I know my last couple of posts haven't exactly been brimming with the proverbial Light. I can get fairly negative a lot of the time; my personality finds viewing the glass as half empty to be easier in general, if I'm honest. I also know how I am on the forum, and people who see me there might think that that is very different to the nature of this post in particular.
I admit. I'm a person of extremes; both dark and light. I can at times be as savage on the forum as anyone else, and yet at the moment, I am drawn to feeling entirely the opposite. My mind is clear; I am at peace. If I was going to be truly and horribly arrogant, perhaps as much so as I have been accused on the forum of being, I could say that that is, I think, why I am drawn to Kali. I feel that, at least in terms of being composed of opposites, Mother and I have something in common. ;-)
Given that, this time around, I wanted to write about some things I am grateful for.
- I'm enormously grateful for the opportunity to have created, and played the game with, this character. It's done a lot for my self image, and I like to think I've learned a lot from it as well, both inside and outside the game.

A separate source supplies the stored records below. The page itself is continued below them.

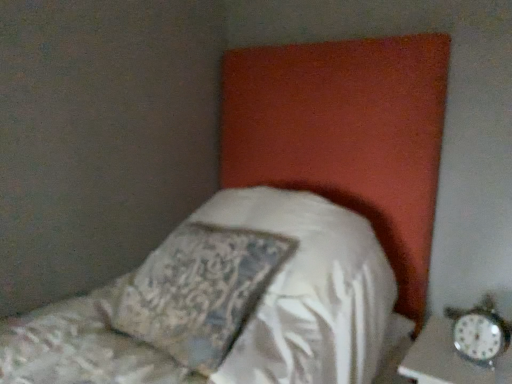 Question: Does metallic silver alarm clock at lower right have a lesser height compared to silky white pillow at center?

Choices:
 (A) yes
 (B) no

Answer: (A)

Question: Can you confirm if metallic silver alarm clock at lower right is wider than silky white pillow at center?

Choices:
 (A) yes
 (B) no

Answer: (B)

Question: Is metallic silver alarm clock at lower right behind silky white pillow at center?

Choices:
 (A) yes
 (B) no

Answer: (A)

Question: Is metallic silver alarm clock at lower right not close to silky white pillow at center?

Choices:
 (A) yes
 (B) no

Answer: (B)

Question: Does metallic silver alarm clock at lower right have a lesser width compared to silky white pillow at center?

Choices:
 (A) yes
 (B) no

Answer: (A)

Question: Is metallic silver alarm clock at lower right touching silky white pillow at center?

Choices:
 (A) yes
 (B) no

Answer: (B)

Question: Is silky white pillow at center in contact with metallic silver alarm clock at lower right?

Choices:
 (A) yes
 (B) no

Answer: (B)

Question: Considering the relative positions of silky white pillow at center and metallic silver alarm clock at lower right in the image provided, is silky white pillow at center in front of metallic silver alarm clock at lower right?

Choices:
 (A) yes
 (B) no

Answer: (A)

Question: From the image's perspective, is silky white pillow at center below metallic silver alarm clock at lower right?

Choices:
 (A) no
 (B) yes

Answer: (A)

Question: Is metallic silver alarm clock at lower right a part of silky white pillow at center?

Choices:
 (A) no
 (B) yes

Answer: (A)

Question: Is silky white pillow at center taller than metallic silver alarm clock at lower right?

Choices:
 (A) yes
 (B) no

Answer: (A)

Question: Does silky white pillow at center have a lesser height compared to metallic silver alarm clock at lower right?

Choices:
 (A) no
 (B) yes

Answer: (A)

Question: Considering the positions of point (505, 337) and point (241, 246), is point (505, 337) closer or farther from the camera than point (241, 246)?

Choices:
 (A) farther
 (B) closer

Answer: (B) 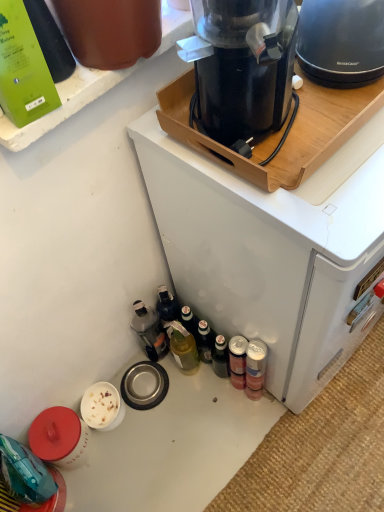 Question: Is matte black kettle at upper right, which is the 1th kitchen appliance from right to left, looking in the opposite direction of black plastic coffee maker at upper center?

Choices:
 (A) no
 (B) yes

Answer: (A)

Question: From the image's perspective, is matte black kettle at upper right, which is the 1th kitchen appliance from right to left, located beneath black plastic coffee maker at upper center?

Choices:
 (A) no
 (B) yes

Answer: (A)

Question: From a real-world perspective, is matte black kettle at upper right, which appears as the 2th kitchen appliance when viewed from the left, over black plastic coffee maker at upper center?

Choices:
 (A) yes
 (B) no

Answer: (A)

Question: Would you say black plastic coffee maker at upper center is part of matte black kettle at upper right, which is the 1th kitchen appliance from right to left,'s contents?

Choices:
 (A) no
 (B) yes

Answer: (A)

Question: Considering the relative positions of matte black kettle at upper right, which appears as the 2th kitchen appliance when viewed from the left, and black plastic coffee maker at upper center in the image provided, is matte black kettle at upper right, which appears as the 2th kitchen appliance when viewed from the left, to the right of black plastic coffee maker at upper center from the viewer's perspective?

Choices:
 (A) yes
 (B) no

Answer: (A)

Question: Considering the relative positions of green matte bottle at upper left, the 3th bottle positioned from the right, and black plastic coffee maker at upper center, which appears as the second kitchen appliance when viewed from the right, in the image provided, is green matte bottle at upper left, the 3th bottle positioned from the right, to the left or to the right of black plastic coffee maker at upper center, which appears as the second kitchen appliance when viewed from the right,?

Choices:
 (A) right
 (B) left

Answer: (B)

Question: Is green matte bottle at upper left, which is counted as the third bottle, starting from the back, spatially inside black plastic coffee maker at upper center, which appears as the second kitchen appliance when viewed from the right, or outside of it?

Choices:
 (A) outside
 (B) inside

Answer: (A)

Question: From the image's perspective, is green matte bottle at upper left, marked as the third bottle in a bottom-to-top arrangement, above or below black plastic coffee maker at upper center, which is the first kitchen appliance from left to right?

Choices:
 (A) above
 (B) below

Answer: (A)

Question: In terms of height, does green matte bottle at upper left, which is counted as the third bottle, starting from the back, look taller or shorter compared to black plastic coffee maker at upper center, which appears as the second kitchen appliance when viewed from the right?

Choices:
 (A) short
 (B) tall

Answer: (A)

Question: In terms of height, does metallic silver can at lower right, marked as the second bottle in a front-to-back arrangement, look taller or shorter compared to translucent plastic bottle at lower left, arranged as the second bottle when ordered from the bottom?

Choices:
 (A) tall
 (B) short

Answer: (A)

Question: From the image's perspective, is metallic silver can at lower right, which is the 3th bottle in left-to-right order, above or below translucent plastic bottle at lower left, which is the third bottle in front-to-back order?

Choices:
 (A) above
 (B) below

Answer: (B)

Question: Relative to translucent plastic bottle at lower left, which is counted as the 2th bottle, starting from the left, is metallic silver can at lower right, which appears as the third bottle when viewed from the top, in front or behind?

Choices:
 (A) front
 (B) behind

Answer: (A)

Question: Based on their sizes in the image, would you say metallic silver can at lower right, which appears as the 1th bottle when ordered from the bottom, is bigger or smaller than translucent plastic bottle at lower left, which is counted as the 2th bottle, starting from the left?

Choices:
 (A) small
 (B) big

Answer: (A)

Question: Is green matte bottle at upper left, the 3th bottle positioned from the right, inside the boundaries of metallic silver can at lower right, marked as the second bottle in a front-to-back arrangement, or outside?

Choices:
 (A) outside
 (B) inside

Answer: (A)

Question: From their relative heights in the image, would you say green matte bottle at upper left, which appears as the first bottle when viewed from the front, is taller or shorter than metallic silver can at lower right, which appears as the third bottle when viewed from the top?

Choices:
 (A) short
 (B) tall

Answer: (A)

- I'm also even more grateful for this blog, and for the people who continue to show their support for it. This has given me a means to express myself and communicate with a couple of people on a greater level than what I'm normally able to. It's also at times given me a sense of purpose; whenever I do get really down, or wonder what real use there is to my life in general, when I remember what I'm able to do here, and some of the responses I've had, I start to feel a lot better.
I'm perhaps a bit different to Trackhoof and Pike, in that there are some prickly edges with me, where they perhaps are uniformly positive. However, I join with them in saying what I feel they also did, in their own way, if not in so many words.